On Tuesday, November 14, at the Hub on Smith, the Sheridan Community Land Trust Explore History Program presented a talk on The Battle of the Rosebud. SCLT History Manager Kevin Knapp and former Sheridan County Historical Society Director Dana Prater discussed the details of this famous battle. The presentation featured the latest understanding of the battle based on archaeological research and covered the battle from all perspectives.
Dana Prater started the program with an overview of the battlefield, and Crook’s fight.
She added about the events that led up to the battle.
The Indians refused to give up their hunting country and go peacefully onto the reservations.
On the morning of June 17, 1876, Crooks command of 1300 soldiers, civilian miners and Crow and Shoshone Indian scouts, paused along Rosebud Creek, north of present-day Decker, Montana His orders were to destroy a village that was thought to be near the creek, and force the Indians back on the reservations. Knapp took over the mic.
People back east wanted news of the battles on the Western Frontier. Many newspapers and magazines had correspondents embedded with the army. Knapp had several slides of sketches done by correspondents.
The talk was also illustrated by slides of maps of the movements of the troops and the Indians, and the landscape around the battlefield.
There was talk at the time and even among present day historians, that General Crook was actually lost, and that was why he was on the Rosebud Creek that day.
Just like Custer’s Battle was named, “Battle of the Greasy Grass,” and the Fetterman Fight was named, “Battle of 100 in the Hand,” by the Native Americans, Prater talked about the Indian name for the Rosebud Battle.
At the end, the battle was a draw, with no clear winner. However, it did embolden the Sioux and Cheyenne in their fight against the U.S. Army. The exact number of casualties is still unknown, as there were varying accounts. Crook said he had 10 killed and 21 wounded. His aide gave the number of total casualties as 57. Frank Grouard, scout, reported that 28 soldiers were killed and 56 were wounded. The Lakota and Cheyenne casualties are likewise uncertain with estimates from the soldiers of the number killed ranging from 10 to 100.

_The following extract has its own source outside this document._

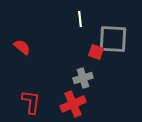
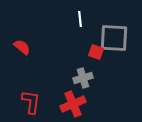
gray square: moved 1 px right, 1 px up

Today, the 3052-acre battlefield is preserved as a National Historic Landmark and Montana State Park commemorating the Battle of the Rosebud, “Where the Girl Saved Her Brother.” It is about 26 miles from the town of Decker, Montana, and the site remains much the same as it was during the time of the battle. Getting there, one has to drive across private land, and visitors are asked to be respectful of the landowners.
The cafeteria at The Hub was crowded, around 90 people attended the event. There will be a repeat of this program at the Tongue River Valley Community Center in Dayton on Tuesday, Nov. 21 at 10 a.m.